[Dataset entries]

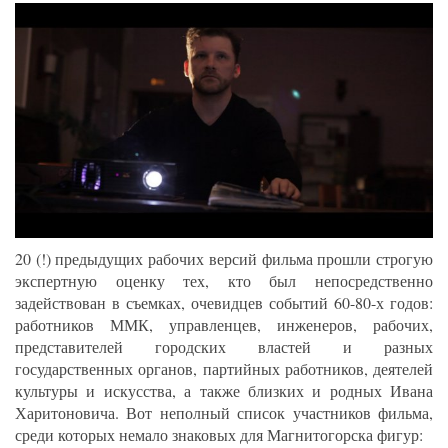
20 (!) предыдущих рабочих версий фильма прошли строгую
экспертную оценку тех, кто был непосредственно
задействован в съемках, очевидцев событий 60-80-х годов:
работников ММК, управленцев, инженеров, рабочих,
представителей городских властей и разных
государственных органов, партийных работников, деятелей
культуры и искусства, а также близких и родных Ивана
Харитоновича. Вот неполный список участников фильма,
среди которых немало знаковых для Магнитогорска фигур:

*Prompt:*
The records above should be duplicated exactly, with none of their pictures kept.

*Exercise solution:*
20 (!) предыдущих рабочих версий фильма прошли строгую
экспертную оценку тех, кто был непосредственно
задействован в съемках, очевидцев событий 60-80-х годов:
работников ММК, управленцев, инженеров, рабочих,
представителей городских властей и разных
государственных органов, партийных работников, деятелей
культуры и искусства, а также близких и родных Ивана
Харитоновича. Вот неполный список участников фильма,
среди которых немало знаковых для Магнитогорска фигур:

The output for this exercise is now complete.